*** Opening of Data provided ***

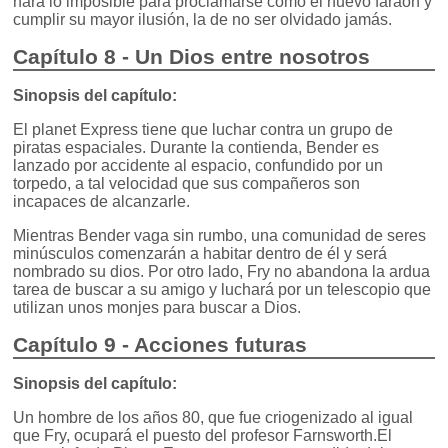
hará lo imposible para proclamarse como el nuevo faraón y
cumplir su mayor ilusión, la de no ser olvidado jamás.
Capítulo 8 - Un Dios entre nosotros
Sinopsis del capítulo:
El planet Express tiene que luchar contra un grupo de
piratas espaciales. Durante la contienda, Bender es
lanzado por accidente al espacio, confundido por un
torpedo, a tal velocidad que sus compañeros son
incapaces de alcanzarle.
Mientras Bender vaga sin rumbo, una comunidad de seres
minúsculos comenzarán a habitar dentro de él y será
nombrado su dios. Por otro lado, Fry no abandona la ardua
tarea de buscar a su amigo y luchará por un telescopio que
utilizan unos monjes para buscar a Dios.
Capítulo 9 - Acciones futuras
Sinopsis del capítulo:
Un hombre de los años 80, que fue criogenizado al igual
que Fry, ocupará el puesto del profesor Farnsworth.El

*** Close of Data provided ***

◆ Task statement: Check each line of these records for the string "buscar" and state only how many lines have it.

◆ The completed task: 2